What on earth are you talking about?

Tim is concerned about legitimate risk. I don't share Tim's opinion
on the matter but I certainly don't consider it "fear mongering".
Like anything else it's a decision where benefits must be weighed vs
costs. Fortunately the decision to disclose ballots isn't one that
interacts heavily with making the voting system open to many people.


On Wed, Aug 26, 2009 at 1:26 PM, Thomas Dalton<thomas.dalton@gmail.com> wrote:
> 2009/8/26 Tim Starling <tstarling@wikimedia.org>:
>> Let me say for the record that I'm not at all happy with this data
>> being released, since it allows vote-buying.
>
> I'm inclined to agree. I just don't see any sufficient benefit to
> releasing the data to make it worth the risk. Why do people want this
> information? Is it just because they don't trust the vote count?

Benefit: Increased resistance to tampering by the vote operators
Benefit: Increased community confidence in the process (because of the above)
Benefit: Increased information available to voting system researchers
(I think we're the only source of "real" ranked preferential ballots)
Benefit: Increased information to inform future campaigns (knowing
that ~10% of the voters last year only ranked Ting is very useful
information, for candidates and for everyone contributing to the
election process)
Cost: Increased risk of compromising voter confidentiality (leaking
information through ballot ordering)
Cost: Increased risk of external manipulation (via vote buying)
Cost: The actual effort required to post the data

Thomas, can you tell me the names of the *people* who could have
completely rigged the election in the absence of ballot disclosures?
(Here is a hint: It's not the election committee) How can you trust
these people absolutely when you can't even name them?
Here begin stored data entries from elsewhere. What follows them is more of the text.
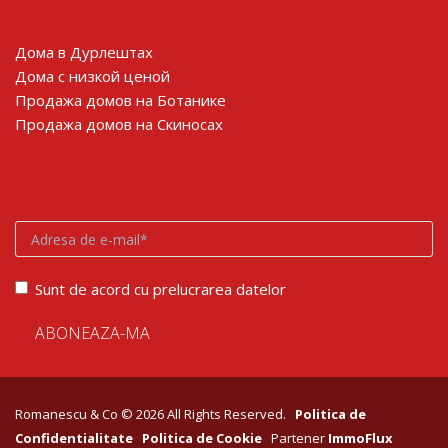
Дома в Дурлештах
Дома с низкой ценой
Продажа домов на Ботанике
Продажа домов на Скиносах
Lorem ipsum dolor sit amet
Sunt de acord cu prelucrarea datelor
Romanescu & Co © 2026 All Rights Reserved.
Politica de
Confidentialitate
Politica de Cookie
Partener
ImmoFlux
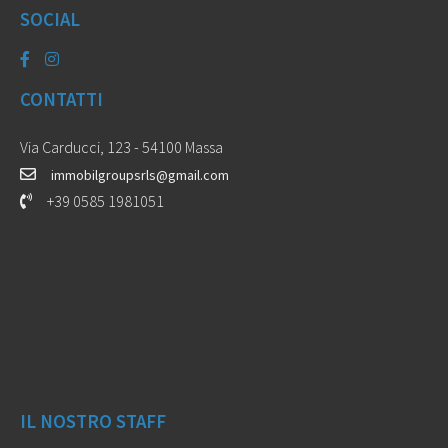
SOCIAL
CONTATTI
Via Carducci, 123 - 54100 Massa
immobilgroupsrls@gmail.com
+39 0585 1981051
IL NOSTRO STAFF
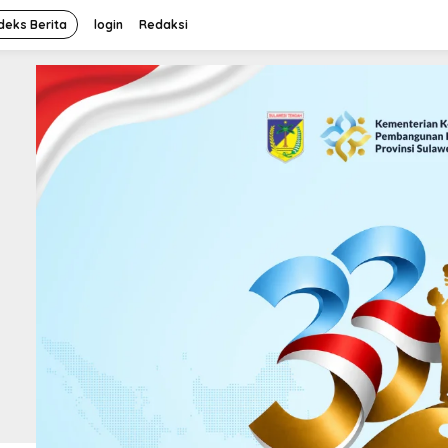
deks Berita
login
Redaksi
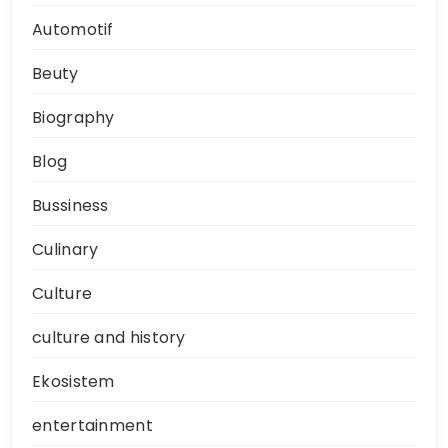
Automotif
Beuty
Biography
Blog
Bussiness
Culinary
Culture
culture and history
Ekosistem
entertainment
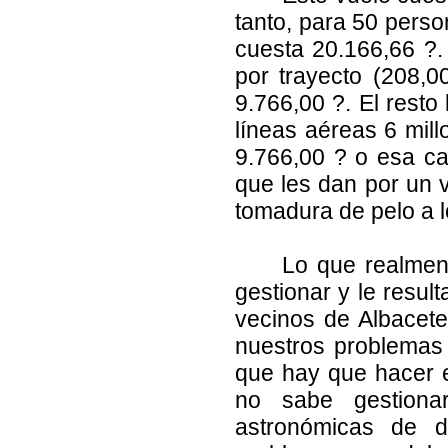
tanto, para 50 perso
cuesta 20.166,66 ?.
por trayecto (208,0
9.766,00 ?. El resto
líneas aéreas 6 mill
9.766,00 ? o esa can
que les dan por un v
tomadura de pelo a 
Lo que realmen
gestionar y le resul
vecinos de Albacete
nuestros problemas 
que hay que hacer es
no sabe gestiona
astronómicas de d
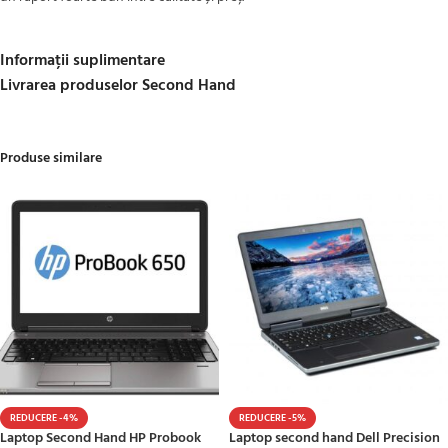
Informații suplimentare
Livrarea produselor Second Hand
Produse similare
REDUCERE -4%
REDUCERE -5%
Laptop Second Hand HP Probook
Laptop second hand Dell Precision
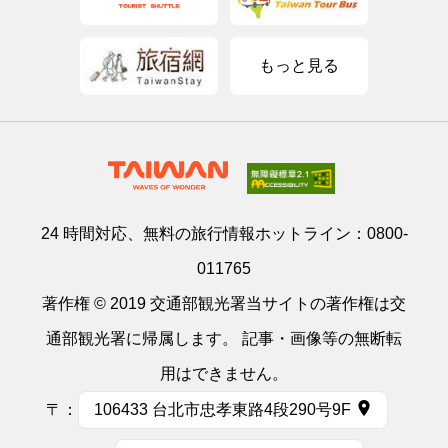
もっと見る
24 時間対応、無料の旅行情報ホットライン：
0800-
011765
著作権 © 2019 交通部観光署当サイトの著作権は交
通部観光署に帰属します。 記事・画像等の無断転
用はできません。
〒：
106433 台北市忠孝東路4段290号9F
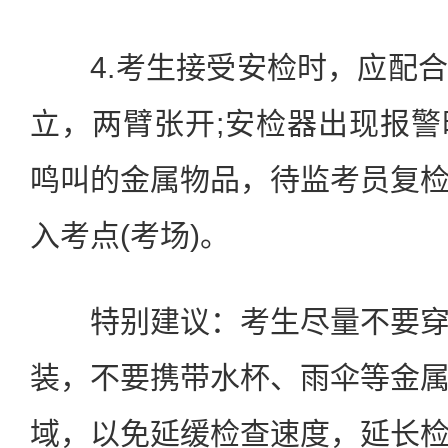
4.考生接受安检时，应配合
立，两臂张开;安检器出现报
鸣叫的金属物品，待监考员复
入考点(考场)。
特别建议：考生尽量不要穿
装，不要携带水杯、雨伞等金
域，以免延缓检查速度，延长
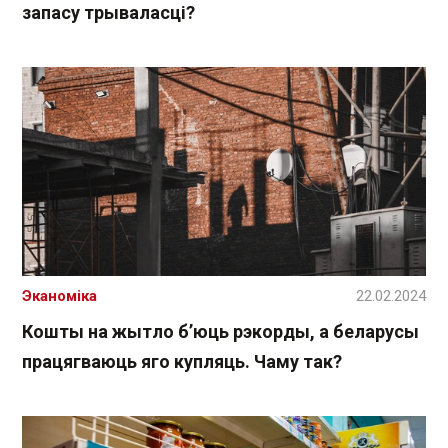
запасу трываласці?
Эканоміка
22.02.2024
Кошты на жытло б’юць рэкорды, а беларусы
працягваюць яго купляць. Чаму так?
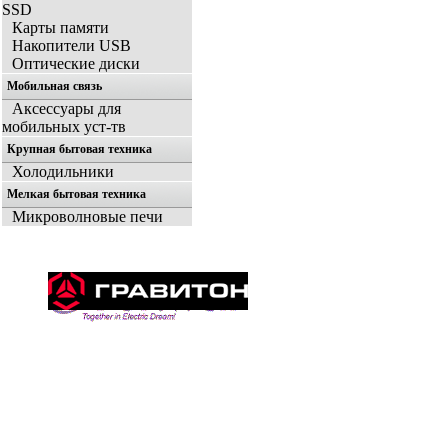
SSD
Карты памяти
Накопители USB
Оптические диски
Мобильная связь
Аксессуары для
мобильных уст-тв
Крупная бытовая техника
Холодильники
Мелкая бытовая техника
Микроволновые печи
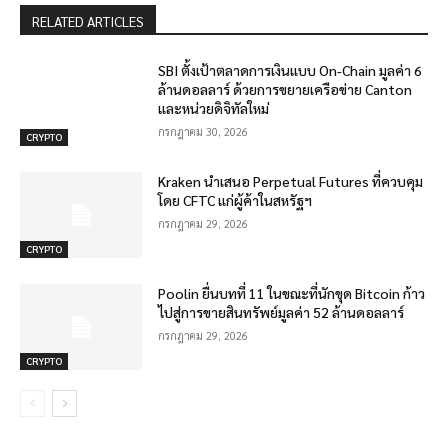
RELATED ARTICLES
SBI ตั้งเป้าตลาดการเงินแบบ On-Chain มูลค่า 6
ล้านดอลลาร์ ด้วยการขยายเครือข่าย Canton
และหน่วยดิจิทัลใหม่
กรกฎาคม 30, 2026
CRYPTO
Kraken นำเสนอ Perpetual Futures ที่ควบคุม
โดย CFTC แก่ผู้ค้าในสหรัฐฯ
กรกฎาคม 29, 2026
CRYPTO
Poolin ยื่นบทที่ 11 ในขณะที่นักขุด Bitcoin ก้าว
ไปสู่การขายสินทรัพย์มูลค่า 52 ล้านดอลลาร์
กรกฎาคม 29, 2026
CRYPTO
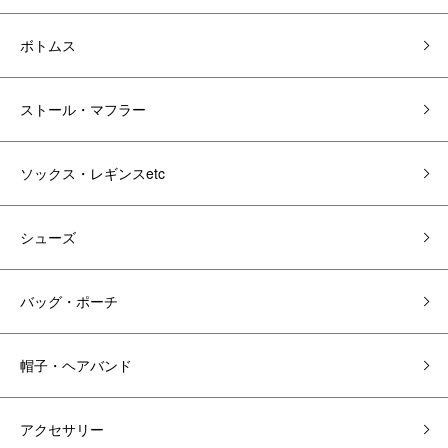
ボトムス
ストール・マフラー
ソックス・レギンスetc
シューズ
バッグ・ポーチ
帽子・ヘアバンド
アクセサリー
Can anyone
here not employed by the foundation or on the election committee do
so? Even if you can trust them to be honest, can you trust them not to
make mistakes? Why? They have made mistakes in the past.

I have no reason to believe anyone trusted would screw with the
election results intentionally. But why trust when we can verify?

Vote buying is a real risk but there are many ways to catch it and the
secrecy of vote buying is likely to be inversely proportional to its
effects, moreover, preventing ballot disclosure only stops one form of
vote buying. It would be more effective, but more development costly,
to buy votes by paying people to either run some browser extension
that fills out and submits the ballot for them, or give them your
authentication-cookies and act as a proxy for them to open the HTTPS
connection to the back-end server and vote as you. In the latter case
the voter couldn't even fake out the payer.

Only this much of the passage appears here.